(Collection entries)
= Beginning of Section =
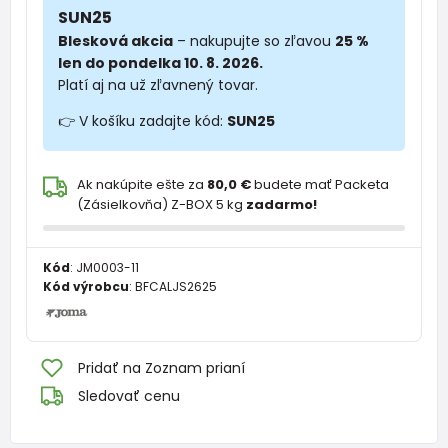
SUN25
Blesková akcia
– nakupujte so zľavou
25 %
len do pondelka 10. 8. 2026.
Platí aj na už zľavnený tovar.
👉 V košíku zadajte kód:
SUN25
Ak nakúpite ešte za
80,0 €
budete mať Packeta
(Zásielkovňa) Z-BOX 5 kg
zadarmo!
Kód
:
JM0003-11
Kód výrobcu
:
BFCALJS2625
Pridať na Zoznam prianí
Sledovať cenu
= End of Section =
= Beginning of Section =
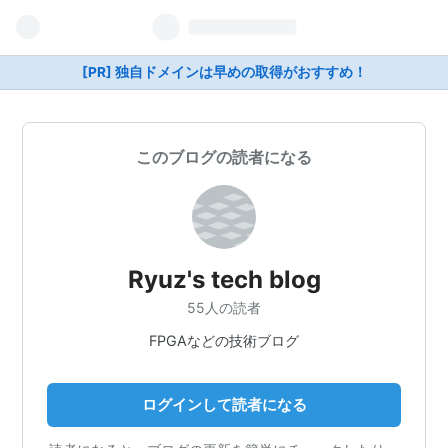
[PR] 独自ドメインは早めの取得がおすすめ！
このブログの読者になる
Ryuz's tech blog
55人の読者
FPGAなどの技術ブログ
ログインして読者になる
= End of Section =
= Beginning of Section =
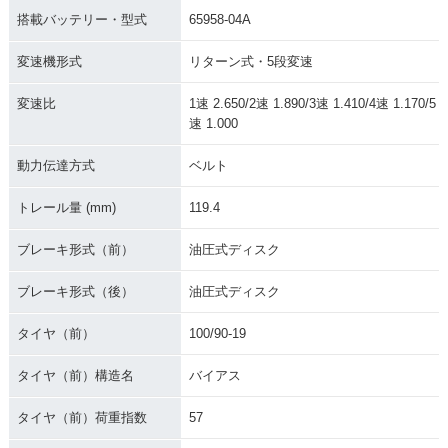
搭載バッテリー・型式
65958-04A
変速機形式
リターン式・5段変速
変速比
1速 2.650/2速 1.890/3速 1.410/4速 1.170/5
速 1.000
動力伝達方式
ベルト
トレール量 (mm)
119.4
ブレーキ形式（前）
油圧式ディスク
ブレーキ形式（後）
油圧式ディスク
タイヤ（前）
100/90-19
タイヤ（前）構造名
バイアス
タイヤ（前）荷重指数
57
= End of Section =
**WHAT YOU WILL DO**
Using the entries above, return exactly the lines from the line with "budete mať Packeta" to the line with "Sledovať cenu", counting both of those lines.

**ANSWER FOR THE TASK**
budete mať Packeta
(Zásielkovňa) Z-BOX 5 kg
zadarmo!
Kód
:
JM0003-11
Kód výrobcu
:
BFCALJS2625
Pridať na Zoznam prianí
Sledovať cenu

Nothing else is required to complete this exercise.